# EXERCISE GOAL
No pictures belong in the copy. Retype exactly, and only, the stretch of lines below from the one with "Свежие записи" through the one with "ZPĚT NA SKLAD".

----- EXERCISE INPUT

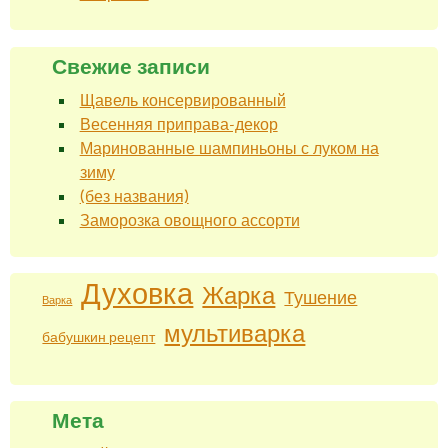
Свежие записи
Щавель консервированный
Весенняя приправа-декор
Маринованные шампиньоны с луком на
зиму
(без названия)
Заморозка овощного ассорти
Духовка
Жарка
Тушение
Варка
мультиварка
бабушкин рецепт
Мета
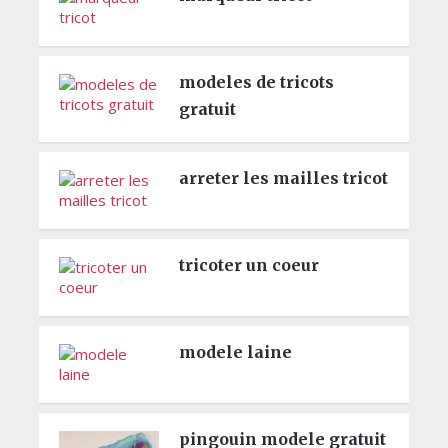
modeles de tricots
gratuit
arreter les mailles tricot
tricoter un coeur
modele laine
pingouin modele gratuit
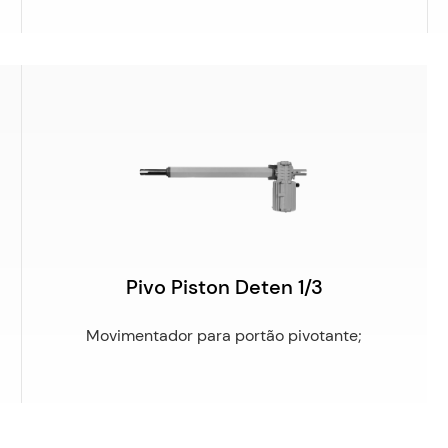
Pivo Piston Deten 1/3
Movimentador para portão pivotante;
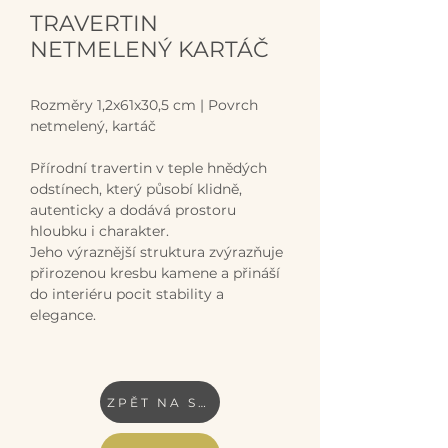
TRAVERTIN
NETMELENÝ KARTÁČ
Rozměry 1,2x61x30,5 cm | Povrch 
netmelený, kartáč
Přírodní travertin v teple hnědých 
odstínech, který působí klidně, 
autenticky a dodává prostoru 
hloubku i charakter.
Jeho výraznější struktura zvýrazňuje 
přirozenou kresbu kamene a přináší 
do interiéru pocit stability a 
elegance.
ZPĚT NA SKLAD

----------
----- EXERCISE INPUT

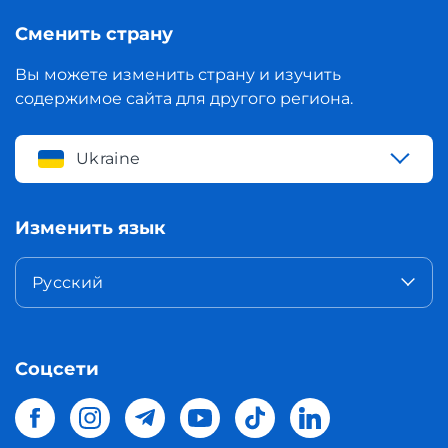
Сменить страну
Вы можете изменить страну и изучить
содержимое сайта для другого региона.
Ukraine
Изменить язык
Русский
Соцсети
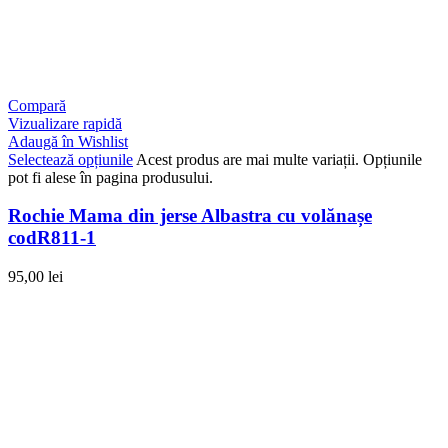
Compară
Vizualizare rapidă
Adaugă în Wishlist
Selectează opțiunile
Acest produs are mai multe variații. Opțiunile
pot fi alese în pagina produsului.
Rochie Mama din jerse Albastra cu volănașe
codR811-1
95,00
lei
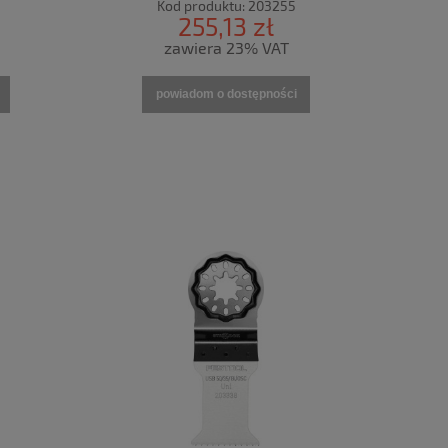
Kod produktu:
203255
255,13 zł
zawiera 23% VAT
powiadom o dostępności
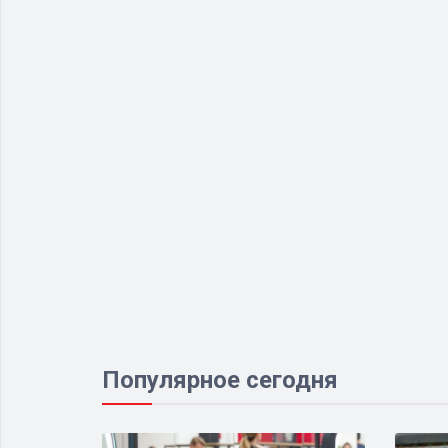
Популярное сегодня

----------

# ANSWER SPACE
Свежие записи
Щавель консервированный
Весенняя приправа-декор
Маринованные шампиньоны с луком на
зиму
(без названия)
Заморозка овощного ассорти
Духовка
Жарка
Тушение
Варка
мультиварка
бабушкин рецепт
Мета
modeles de tricots
gratuit
arreter les mailles tricot
tricoter un coeur
modele laine
pingouin modele gratuit
Pivo Piston Deten 1/3
Movimentador para portão pivotante;
TRAVERTIN
NETMELENÝ KARTÁČ
Rozměry 1,2x61x30,5 cm | Povrch 
netmelený, kartáč
Přírodní travertin v teple hnědých 
odstínech, který působí klidně, 
autenticky a dodává prostoru 
hloubku i charakter.
Jeho výraznější struktura zvýrazňuje 
přirozenou kresbu kamene a přináší 
do interiéru pocit stability a 
elegance.
ZPĚT NA SKLAD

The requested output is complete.